Terror; true, lethal terror locked her knees, an all-encompassing thing that wiped away her existence until it was all she was. Her fingers closed around the jewelled hilt of Erqis’ dagger, freed it with jerky motions.
If she ran now, if whoever, whatever this was could really see her – no, she told herself. It didn't matter if they could see her or not. She couldn’t stay here.
Dagger in hand, Neira burst into another run, hoping Iphila would grant her the grace of not running head-first into another wall. Now she could truly hear the second pair of feet, gaining on her, a much longer stride than hers – Light! Around the next corner was the thin light of the foyer, reaching for her. Just a few more steps–
The wind was knocked out of her when something hard slammed against her back. The impact knocked the dagger from her hand and Neira scrabbled along the floor on her hands and knees, trying to find it in the shadows.
She should have screamed when she’d had the air for it, she realised, when hands closed around her ankles. She kicked wildly, twisting onto her back as she was dragged deeper into the shadows.

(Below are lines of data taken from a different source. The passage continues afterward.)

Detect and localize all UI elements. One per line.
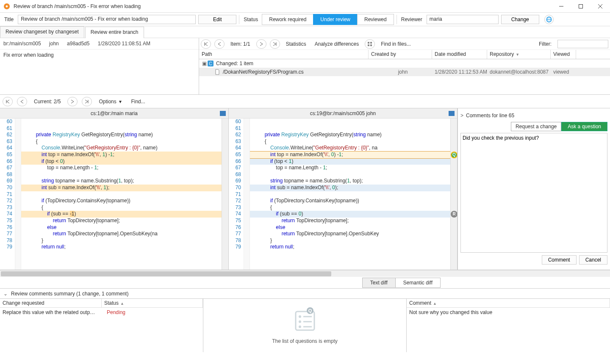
summary-bar[interactable]: ⌄ Review comments summary (1 change, 1 c… bbox=[0, 289, 610, 299]
right-pane: cs:19@br:/main/scm005 john 6061626364656… bbox=[229, 108, 458, 270]
files-columns: Path Created by Date modified Repository… bbox=[199, 50, 610, 59]
svg-point-13 bbox=[299, 315, 301, 318]
files-rows: ▣ C Changed: 1 item /DokanNet/RegistoryF… bbox=[199, 59, 610, 94]
right-pane-header: cs:19@br:/main/scm005 john bbox=[229, 108, 457, 119]
window-icon[interactable] bbox=[220, 111, 226, 116]
change-marker-icon[interactable]: R bbox=[451, 211, 457, 218]
app-icon bbox=[3, 3, 10, 10]
file-repo: dokannet@localhost:8087 bbox=[490, 69, 553, 75]
comment-textarea[interactable] bbox=[460, 133, 607, 253]
branch-header: br:/main/scm005 john a98ad5d5 1/28/2020 … bbox=[0, 38, 199, 50]
analyze-settings-icon[interactable] bbox=[365, 39, 375, 49]
branch-desc: Fix error when loading bbox=[0, 50, 199, 94]
change-status: Pending bbox=[107, 309, 125, 315]
maximize-button[interactable] bbox=[571, 0, 591, 13]
close-button[interactable] bbox=[591, 0, 610, 13]
branch-spec: br:/main/scm005 bbox=[3, 41, 41, 47]
window-icon[interactable] bbox=[449, 111, 455, 116]
status-tabs: Rework required Under review Reviewed bbox=[262, 14, 394, 25]
tab-by-changeset[interactable]: Review changeset by changeset bbox=[0, 26, 84, 38]
request-change-button[interactable]: Request a change bbox=[511, 122, 561, 131]
file-row[interactable]: /DokanNet/RegistoryFS/Program.cs john 1/… bbox=[199, 68, 610, 76]
reviewer-input[interactable]: maria bbox=[427, 15, 499, 24]
change-row[interactable]: Replace this value wih the related outp…… bbox=[0, 308, 203, 317]
tab-rework[interactable]: Rework required bbox=[262, 14, 313, 25]
diff-mode-tabs: Text diff Semantic diff bbox=[0, 277, 610, 289]
title-input[interactable]: Review of branch /main/scm005 - Fix erro… bbox=[18, 15, 196, 24]
status-label: Status bbox=[242, 17, 260, 22]
branch-user: john bbox=[49, 41, 59, 47]
filter-label: Filter: bbox=[536, 41, 554, 47]
empty-text: The list of questions is empty bbox=[272, 338, 338, 344]
comment-button[interactable]: Comment bbox=[542, 255, 577, 265]
comment-row[interactable]: Not sure why you changed this value bbox=[407, 308, 610, 317]
files-toolbar: Item: 1/1 Statistics Analyze differences… bbox=[199, 38, 610, 50]
comments-list-panel: Comment▲ Not sure why you changed this v… bbox=[407, 299, 610, 352]
first-diff-button[interactable] bbox=[3, 97, 13, 106]
chevron-right-icon: > bbox=[460, 113, 463, 119]
file-path: /DokanNet/RegistoryFS/Program.cs bbox=[223, 69, 371, 75]
next-item-button[interactable] bbox=[256, 39, 266, 49]
change-reviewer-button[interactable]: Change bbox=[501, 15, 539, 24]
summary-text: Review comments summary (1 change, 1 com… bbox=[11, 291, 128, 297]
analyze-link[interactable]: Analyze differences bbox=[312, 41, 362, 47]
last-item-button[interactable] bbox=[270, 39, 280, 49]
svg-point-15 bbox=[299, 320, 301, 323]
svg-rect-8 bbox=[368, 42, 369, 44]
empty-list-icon: Q bbox=[292, 307, 318, 334]
last-diff-button[interactable] bbox=[82, 97, 92, 106]
files-panel: Item: 1/1 Statistics Analyze differences… bbox=[199, 38, 610, 94]
semantic-diff-tab[interactable]: Semantic diff bbox=[395, 278, 441, 288]
col-change[interactable]: Change requested bbox=[0, 299, 102, 307]
options-dropdown[interactable]: Options ▾ bbox=[96, 99, 124, 105]
collapse-icon[interactable]: ▣ bbox=[202, 61, 207, 66]
minimize-button[interactable] bbox=[552, 0, 571, 13]
svg-rect-9 bbox=[370, 42, 372, 44]
tab-reviewed[interactable]: Reviewed bbox=[357, 14, 394, 25]
find-link[interactable]: Find... bbox=[128, 99, 147, 105]
group-row[interactable]: ▣ C Changed: 1 item bbox=[199, 59, 610, 68]
col-path[interactable]: Path bbox=[199, 50, 369, 59]
col-by[interactable]: Created by bbox=[369, 50, 432, 59]
col-repo[interactable]: Repository▼ bbox=[487, 50, 551, 59]
col-status[interactable]: Status▲ bbox=[102, 299, 203, 307]
col-comment[interactable]: Comment▲ bbox=[407, 299, 610, 307]
file-by: john bbox=[371, 69, 435, 75]
next-diff-button[interactable] bbox=[67, 97, 78, 106]
find-in-files-link[interactable]: Find in files... bbox=[378, 41, 413, 47]
globe-icon[interactable] bbox=[544, 15, 554, 24]
reviewer-label: Reviewer bbox=[399, 17, 424, 22]
diff-toolbar: Current: 2/5 Options ▾ Find... bbox=[0, 95, 610, 108]
svg-rect-11 bbox=[370, 44, 372, 46]
left-code[interactable]: 6061626364656667686970717273747576777879… bbox=[0, 119, 228, 270]
change-text: Replace this value wih the related outp… bbox=[3, 309, 104, 315]
col-viewed[interactable]: Viewed bbox=[551, 50, 576, 59]
text-diff-tab[interactable]: Text diff bbox=[362, 278, 396, 288]
edit-button[interactable]: Edit bbox=[198, 15, 236, 24]
horizontal-scrollbar[interactable] bbox=[0, 270, 610, 277]
first-item-button[interactable] bbox=[201, 39, 211, 49]
changed-badge-icon: C bbox=[208, 61, 214, 66]
col-modified[interactable]: Date modified bbox=[432, 50, 487, 59]
group-label: Changed: 1 item bbox=[216, 61, 253, 66]
tab-under-review[interactable]: Under review bbox=[313, 14, 358, 25]
file-viewed: viewed bbox=[553, 69, 579, 75]
changes-panel: Change requested Status▲ Replace this va… bbox=[0, 299, 203, 352]
sort-desc-icon: ▼ bbox=[516, 52, 519, 57]
question-marker-icon[interactable]: Q bbox=[451, 152, 457, 158]
svg-point-17 bbox=[299, 325, 301, 328]
sort-asc-icon: ▲ bbox=[120, 301, 124, 306]
filter-input[interactable] bbox=[557, 40, 608, 48]
right-code[interactable]: 6061626364656667686970717273747576777879… bbox=[229, 119, 457, 270]
item-counter: Item: 1/1 bbox=[228, 41, 253, 47]
prev-diff-button[interactable] bbox=[17, 97, 27, 106]
statistics-link[interactable]: Statistics bbox=[283, 41, 309, 47]
diff-area: cs:1@br:/main maria 60616263646566676869… bbox=[0, 108, 610, 270]
right-scrollmap[interactable]: Q R bbox=[450, 119, 457, 270]
tab-entire-branch[interactable]: Review entire branch bbox=[85, 27, 144, 38]
comment-panel: >Comments for line 65 Request a change A… bbox=[458, 108, 610, 270]
svg-text:Q: Q bbox=[308, 308, 312, 313]
ask-question-button[interactable]: Ask a question bbox=[561, 122, 607, 131]
cancel-button[interactable]: Cancel bbox=[579, 255, 607, 265]
prev-item-button[interactable] bbox=[214, 39, 225, 49]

If she was going to die tonight, she would etch the bastard's face into her memory so deep that when Erqis found a way to bring her back – because he would, she knew it, no matter how forbidden – her spirit would still know her attacker’s face.
Only there was no face. It was too dark, the cowl too deep, and when she raked her nails through where the face surely should be, she found nothing. But it was a man's body, she was sure of that only by how tall and broad-shouldered the figure was. And in what dim specks of light there were here, she could see how big his crude dagger was, partly serrated, and now held above her chest with both hands.
The well within her burst open.
Where her lungs had been stifled, where her chest had tightened, now there was only raw power, a heady, cold rush that wreathed her arms in bright mist.
The dagger came down with lethal force.
Three things happened, then, at almost the exact same time: her tendrils, shrill in their sudden brightness, wrapped like restraints around the attacker’s forearms. The cloaked, hulking figure screeched like a frightened pig as it was thrown back, off of her and down the dark corridor.
And a foot and a half above her, her name rolled down the side corridor on wings of flame.